(Page images and extracted text)

== Segment start ==

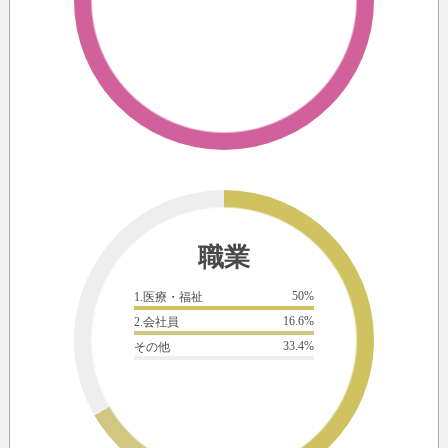
職業
50%
1.医療・福祉
16.6%
2.会社員
33.4%
その他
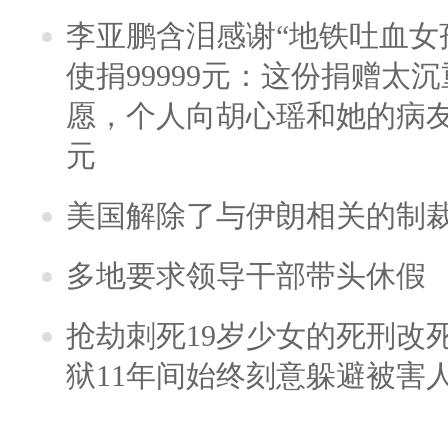
李亚鹏含泪感谢“地铁吐血女
使捐99999元：这份捐赠太
愿，个人向胡心瑶和她的病友之
元
美国解除了与伊朗相关的制
多地要求领导干部带头休假
抢劫刺死19岁少女的死刑改
狱11年间始终刻意躲避被害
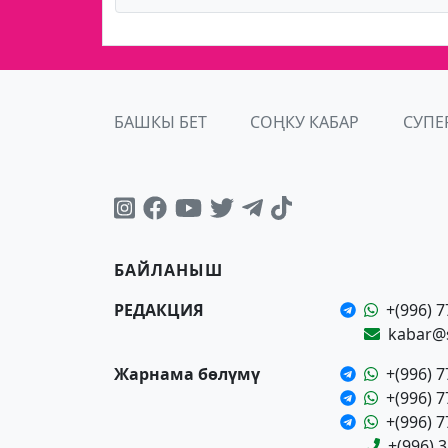
БАШКЫ БЕТ
СОҢКУ КАБАР
СУПЕ
БАЙЛАНЫШ
РЕДАКЦИЯ
+(996) 7
kabar@
Жарнама бөлүмү
+(996) 7
+(996) 7
+(996) 7
+(996) 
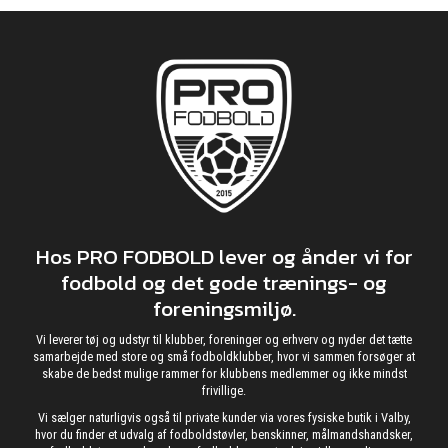
Hos PRO FODBOLD lever og ånder vi for
fodbold og det gode trænings- og
foreningsmiljø.
Vi leverer tøj og udstyr til klubber, foreninger og erhverv og nyder det tætte
samarbejde med store og små fodboldklubber, hvor vi sammen forsøger at
skabe de bedst mulige rammer for klubbens medlemmer og ikke mindst
frivillige.
Vi sælger naturligvis også til private kunder via vores fysiske butik i Valby,
hvor du finder et udvalg af fodboldstøvler, benskinner, målmandshandsker,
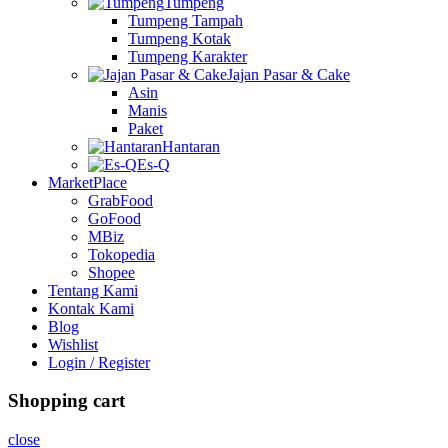
Tumpeng
Tumpeng Tampah
Tumpeng Kotak
Tumpeng Karakter
Jajan Pasar & Cake
Asin
Manis
Paket
Hantaran
Es-Q
MarketPlace
GrabFood
GoFood
MBiz
Tokopedia
Shopee
Tentang Kami
Kontak Kami
Blog
Wishlist
Login / Register
Shopping cart
close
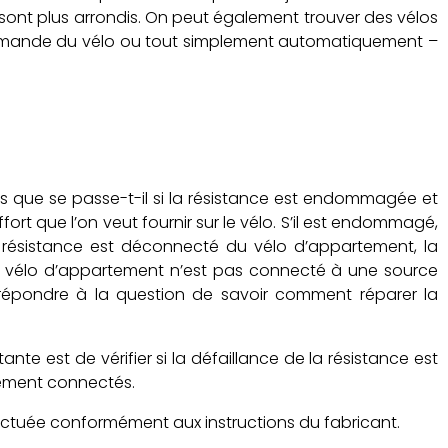
es sont plus arrondis. On peut également trouver des vélos
commande du vélo ou tout simplement automatiquement –
s que se passe-t-il si la résistance est endommagée et
ffort que l’on veut fournir sur le vélo. S’il est endommagé,
de résistance est déconnecté du vélo d’appartement, la
r de vélo d’appartement n’est pas connecté à une source
r répondre à la question de savoir comment réparer la
ante est de vérifier si la défaillance de la résistance est
tement connectés.
effectuée conformément aux instructions du fabricant.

== Segment end ==

Required work:
Each line of the data above must be reproduced as written. Skip the pictures.

Answer box:
職業
50%
1.医療・福祉
16.6%
2.会社員
33.4%
その他
李亚鹏含泪感谢“地铁吐血女
使捐99999元：这份捐赠太
愿，个人向胡心瑶和她的病友之
元
美国解除了与伊朗相关的制
多地要求领导干部带头休假
抢劫刺死19岁少女的死刑改
狱11年间始终刻意躲避被害
БАШКЫ БЕТ
СОҢКУ КАБАР
СУПЕ
БАЙЛАНЫШ
РЕДАКЦИЯ
+(996) 7
kabar@
Жарнама бөлүмү
+(996) 7
+(996) 7
+(996) 7
+(996) 
Hos PRO FODBOLD lever og ånder vi for
fodbold og det gode trænings- og
foreningsmiljø.
Vi leverer tøj og udstyr til klubber, foreninger og erhverv og nyder det tætte
samarbejde med store og små fodboldklubber, hvor vi sammen forsøger at
skabe de bedst mulige rammer for klubbens medlemmer og ikke mindst
frivillige.
Vi sælger naturligvis også til private kunder via vores fysiske butik i Valby,
hvor du finder et udvalg af fodboldstøvler, benskinner, målmandshandsker,
Tumpeng
Tumpeng Tampah
Tumpeng Kotak
Tumpeng Karakter
Jajan Pasar & Cake
Asin
Manis
Paket
Hantaran
Es-Q
MarketPlace
GrabFood
GoFood
MBiz
Tokopedia
Shopee
Tentang Kami
Kontak Kami
Blog
Wishlist
Login / Register
Shopping cart
close
es sont plus arrondis. On peut également trouver des vélos
commande du vélo ou tout simplement automatiquement –
s que se passe-t-il si la résistance est endommagée et
ffort que l’on veut fournir sur le vélo. S’il est endommagé,
de résistance est déconnecté du vélo d’appartement, la
r de vélo d’appartement n’est pas connecté à une source
r répondre à la question de savoir comment réparer la
ante est de vérifier si la défaillance de la résistance est
tement connectés.
effectuée conformément aux instructions du fabricant.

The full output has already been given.